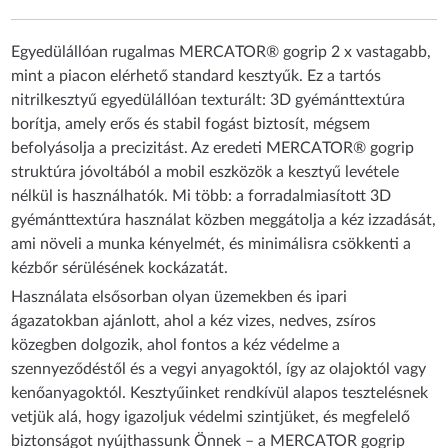
Egyedülállóan rugalmas MERCATOR® gogrip 2 x vastagabb,
mint a piacon elérhető standard kesztyűk. Ez a tartós
nitrilkesztyű egyedülállóan texturált: 3D gyémánttextúra
borítja, amely erős és stabil fogást biztosít, mégsem
befolyásolja a precizitást. Az eredeti MERCATOR® gogrip
struktúra jóvoltából a mobil eszközök a kesztyű levétele
nélkül is használhatók. Mi több: a forradalmiasított 3D
gyémánttextúra használat közben meggátolja a kéz izzadását,
ami növeli a munka kényelmét, és minimálisra csökkenti a
kézbőr sérülésének kockázatát.
Használata elsősorban olyan üzemekben és ipari
ágazatokban ajánlott, ahol a kéz vizes, nedves, zsíros
közegben dolgozik, ahol fontos a kéz védelme a
szennyeződéstől és a vegyi anyagoktól, így az olajoktól vagy
kenőanyagoktól. Kesztyűinket rendkívül alapos tesztelésnek
vetjük alá, hogy igazoljuk védelmi szintjüket, és megfelelő
biztonságot nyújthassunk Önnek – a MERCATOR gogrip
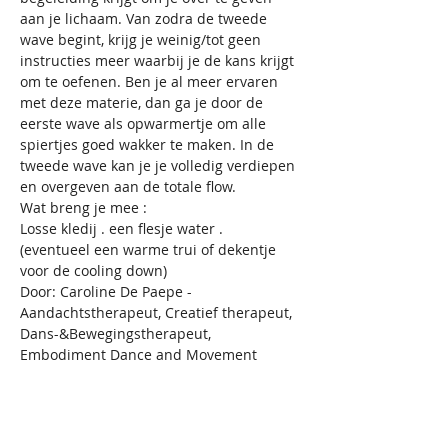
aan je lichaam. Van zodra de tweede 
wave begint, krijg je weinig/tot geen 
instructies meer waarbij je de kans krijgt 
om te oefenen. Ben je al meer ervaren 
met deze materie, dan ga je door de 
eerste wave als opwarmertje om alle 
spiertjes goed wakker te maken. In de 
tweede wave kan je je volledig verdiepen 
en overgeven aan de totale flow.
Wat breng je mee :
Losse kledij . een flesje water . 
(eventueel een warme trui of dekentje 
voor de cooling down)
Door: Caroline De Paepe - 
Aandachtstherapeut, Creatief therapeut, 
Dans-&Bewegingstherapeut, 
Embodiment Dance and Movement 
Facilitator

= Your objective =
Check each line of the listing above for the word "meer". Then state how many lines have it, and nothing further.

= Task answer =
2